Click the Options button to expand the Options panel:

The top row of the Options panel controls the number of variants (i.e. SNPs or indels) that should be shown around the currently selected position. For example, you could opt to display 5 variants to either side, but only if they're no further than 800 bp away:

In this case, the currently selected variant is shown on the left side of the table, since the variants upstream of it are further than 800 bp away.

The rest of the options in this panel are organized into several logical groups, as described below.

Options group: Show

  • Reference row: shows or hides the Reference row in the table header.
  • Navigation row: shows or hides the Navigation row in the table header.
  • Relative position: displays variant positions as offsets relative to the position of the currently selected variant. This is the default; uncheck this checkbox to display absolute coordinates for every variant.
  • Headers vertically: displays variant positions vertically. This can be useful when displaying absolute coordinates, to prevent them from overlapping:

Options group: Samples as / Tooltip

  • Samples as Rows/Columns: rotates the entire table 90 degrees, to display the variants vertically:

    This can be useful if the map is displayed vertically in the main view.
  • Group alleles: changes the way alleles are shown in the mouseover tooltip. If this option is checked, heterozygous indels are grouped by their reference; otherwise, they are all shown inline:
           
    You can use this option to reduce clutter when examining polyploid variants.

Options group: Highlight

These options control highlighting of specific kinds of variants. Click the color swatch next to each option to set your preferred highlight color. For example, you could choose to highlight indels in orange, and heterozygous variants in green; note that these highlight colors will overlap for indels that are also heterozygous:

Options group: Variants view

These options control the way variants are printed in the table.
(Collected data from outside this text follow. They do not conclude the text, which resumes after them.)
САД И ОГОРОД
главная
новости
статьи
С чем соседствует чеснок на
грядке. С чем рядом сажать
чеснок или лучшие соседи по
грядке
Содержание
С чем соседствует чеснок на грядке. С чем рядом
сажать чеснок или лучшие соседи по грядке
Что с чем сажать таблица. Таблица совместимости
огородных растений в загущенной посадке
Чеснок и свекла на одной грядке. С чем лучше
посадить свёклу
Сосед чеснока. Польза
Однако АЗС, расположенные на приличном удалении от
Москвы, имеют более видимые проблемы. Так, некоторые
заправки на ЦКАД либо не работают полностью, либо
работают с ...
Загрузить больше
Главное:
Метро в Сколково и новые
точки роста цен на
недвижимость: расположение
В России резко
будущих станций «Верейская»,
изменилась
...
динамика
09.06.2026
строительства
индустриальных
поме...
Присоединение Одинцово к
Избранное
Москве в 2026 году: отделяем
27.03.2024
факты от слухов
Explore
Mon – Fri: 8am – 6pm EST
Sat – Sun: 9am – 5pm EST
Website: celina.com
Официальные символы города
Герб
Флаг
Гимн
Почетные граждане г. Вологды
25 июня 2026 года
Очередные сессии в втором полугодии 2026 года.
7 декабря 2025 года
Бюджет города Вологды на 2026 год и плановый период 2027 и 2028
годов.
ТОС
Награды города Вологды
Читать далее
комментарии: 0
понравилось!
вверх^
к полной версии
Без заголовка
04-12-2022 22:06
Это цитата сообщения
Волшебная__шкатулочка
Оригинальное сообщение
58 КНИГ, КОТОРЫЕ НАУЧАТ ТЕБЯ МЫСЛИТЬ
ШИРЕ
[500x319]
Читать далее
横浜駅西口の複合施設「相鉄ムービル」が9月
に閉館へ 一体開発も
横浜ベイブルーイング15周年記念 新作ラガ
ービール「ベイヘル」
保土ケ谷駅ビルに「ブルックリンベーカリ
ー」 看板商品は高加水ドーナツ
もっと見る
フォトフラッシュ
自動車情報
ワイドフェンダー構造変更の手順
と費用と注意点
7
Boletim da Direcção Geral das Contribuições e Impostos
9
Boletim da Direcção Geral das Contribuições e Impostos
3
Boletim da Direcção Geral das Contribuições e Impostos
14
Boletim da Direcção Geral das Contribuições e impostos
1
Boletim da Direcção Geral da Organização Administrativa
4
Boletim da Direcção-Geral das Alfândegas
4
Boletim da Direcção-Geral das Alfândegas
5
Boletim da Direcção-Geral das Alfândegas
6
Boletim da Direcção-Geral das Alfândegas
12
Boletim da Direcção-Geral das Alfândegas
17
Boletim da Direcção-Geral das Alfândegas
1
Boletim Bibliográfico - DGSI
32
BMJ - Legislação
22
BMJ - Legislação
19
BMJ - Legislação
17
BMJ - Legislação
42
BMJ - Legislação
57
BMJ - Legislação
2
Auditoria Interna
  • IUPAC: By default, variants are printed using IUPAC codes. For example, a diploid heterozygous SNP whose alleles are C and T will be printed as "y".
  • Standard: displays every allele in detail (similarly to how it's listed in the VCF file). 
    • Show reference for every variant: If this option is checked, then every variant is prefixed by the reference allele. This is especially useful when viewing indels. For example, you could tell at a glance which nucleotides were deleted for this variant:
    • Show alleles vertically: Uncheck this option to print alleles on the same line, separated by a slash, similarly to how they are listed in the VCF file:
    • Auto collapse alleles: Check this option to show only the distinct alleles for heterozygous SNPs/indels; by default, every allele is shown.
             
      This option is useful for reducing clutter when viewing polyploid variants.
    • Show first allele at the bottom: Reverses the order in which alleles are displayed in the table.